I guess what happens is that it takes time to switch the frequency and
the RT task gives the CPU away before the frequency actually changes.
That is a problem, but we don't know in advance how much time the RT
task is going to run, so it is rather hard to avoid this entirely. It
might be possible to cancel the freq switch if the RT task goes to
sleep when it is still pending, but that's rather tricky
synchronization-wise. It may be worth trying as a proof of concept,
though.
> Viresh suggested earlier to move watchdog to DL but apparently per-cpu
> threads are not supported. sched_setattr fails on this check:
>
> https://git.kernel.org/pub/scm/linux/kernel/git/torvalds/linux.git/tree
> /kernel/sched/core.c#n4167
Actually, how often does the softlockup watchdog run?
On Tue, 2018-01-09 at 02:17 +0100, Rafael J. Wysocki wrote:
> On Mon, Jan 8, 2018 at 4:51 PM, Leonard Crestez wrote:
> > On Mon, 2018-01-08 at 15:14 +0000, Patrick Bellasi wrote:
> > > On 08-Jan 15:20, Leonard Crestez wrote:
> > > > On Mon, 2018-01-08 at 09:31 +0530, Viresh Kumar wrote:
> > > > > On 05-01-18, 23:18, Rafael J. Wysocki wrote:
> > > > > > On Fri, Jan 5, 2018 at 9:37 PM, Leonard Crestez wrote:
> > > > > > > When using the schedutil governor together with the softlockup detector
> > > > > > > all CPUs go to their maximum frequency on a regular basis. This seems
> > > > > > > to be because the watchdog creates a RT thread on each CPU and this
> > > > > > > causes regular kicks with:
> > > > > > >
> > > > > > > cpufreq_update_this_cpu(rq, SCHED_CPUFREQ_RT);
> > > > > > >
> > > > > > > The schedutil governor responds to this by immediately setting the
> > > > > > > maximum cpu frequency, this is very undesirable.
> > > > > > >
> > > > > > > The issue can be fixed by this patch from android:
> > > > > > >
> > > > > > > The patch stalled in a long discussion about how it's difficult for
> > > > > > > cpufreq to deal with RT and how some RT users might just disable
> > > > > > > cpufreq. It is indeed hard but if the system experiences regular power
> > > > > > > kicks from a common debug feature they will end up disabling schedutil
> > > > > > > instead.
> > > > > > Patrick has a series of patches dealing with this problem area AFAICS,
> > > > > > but we are currently integrating material from Juri related to
> > > > > > deadline tasks.
> > > > > I am not sure if Patrick's patches would solve this problem at all as
> > > > > we still go to max for RT and the RT task is created from the
> > > > > softlockup detector somehow.
> > > > I assume you're talking about the series starting with
> > > > "[PATCH v3 0/6] cpufreq: schedutil: fixes for flags updates"
> > > >
> > > > I checked and they have no effect on this particular issue (not
> > > > surprising).
> > >
> > > Yeah, that series was addressing the same issue but for one specific
> > > RT thread: the one used by schedutil to change the frequency.

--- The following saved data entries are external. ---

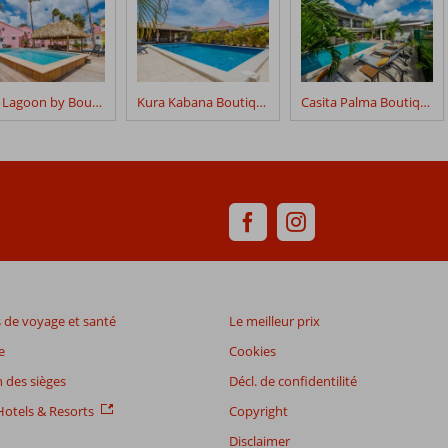
Pink Lagoon by Boutique Bonaire Unique Resorts
Kura Kabana Boutique Resort
Casita Palma Boutique Resort
de voyage et santé
Le meilleur prix
e
Cookies
 des sièges
Décl. de confidentilité
otels & Resorts
Copyright
Disclaimer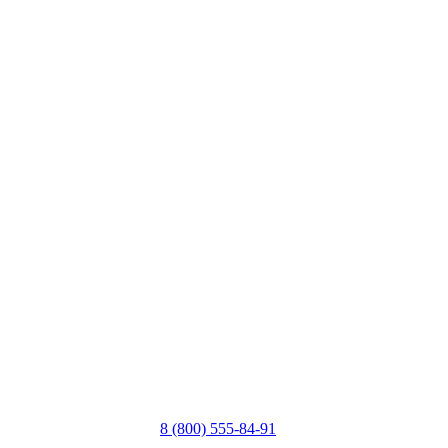
8 (800) 555-84-91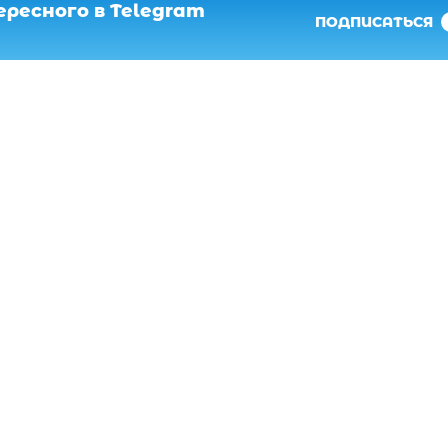
ресного в Telegram
ПОДПИСАТЬСЯ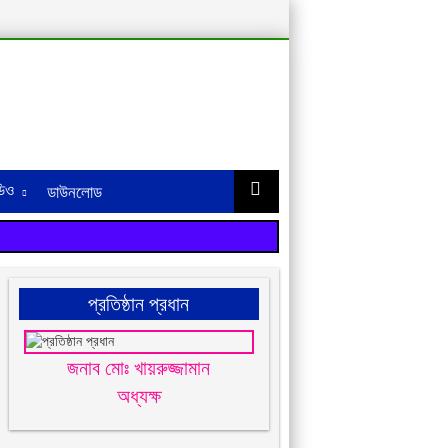
িও
ডাউনলোড
প্রতিষ্ঠান প্রধান
জনাব মোঃ খায়রুজ্জামান
অধ্যক্ষ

> > > For all other RT threads the intended behavior was still to got
> > > to max... moreover those patches has been superseded by a different
> > > solution which has been recently proposed by Peter:
> > >
> > > [email protected]
> > >
> > > As Viresh and Rafael suggested, we should eventually consider a
> > > different scheduling class and/or execution context for the watchdog.
> > > Maybe a generalization of Juri's proposed SCHED_FLAG_SUGOV flag for
> > > DL tasks can be useful:
> > >
> > > [email protected]
> > >
> > > Although that solution is already considered "gross" and thus perhaps
> > > it does not make sense to keep adding special DL tasks.
> > >
> > > Another possible alternative to "tag an RT task" as being special, is
> > > to use an API similar to the one proposed by the util_clamp RFC:
> > >
> > > [email protected]
> > >
> > > which would allow to define what's the maximum utilization which can
> > > be required by a properly configured RT task.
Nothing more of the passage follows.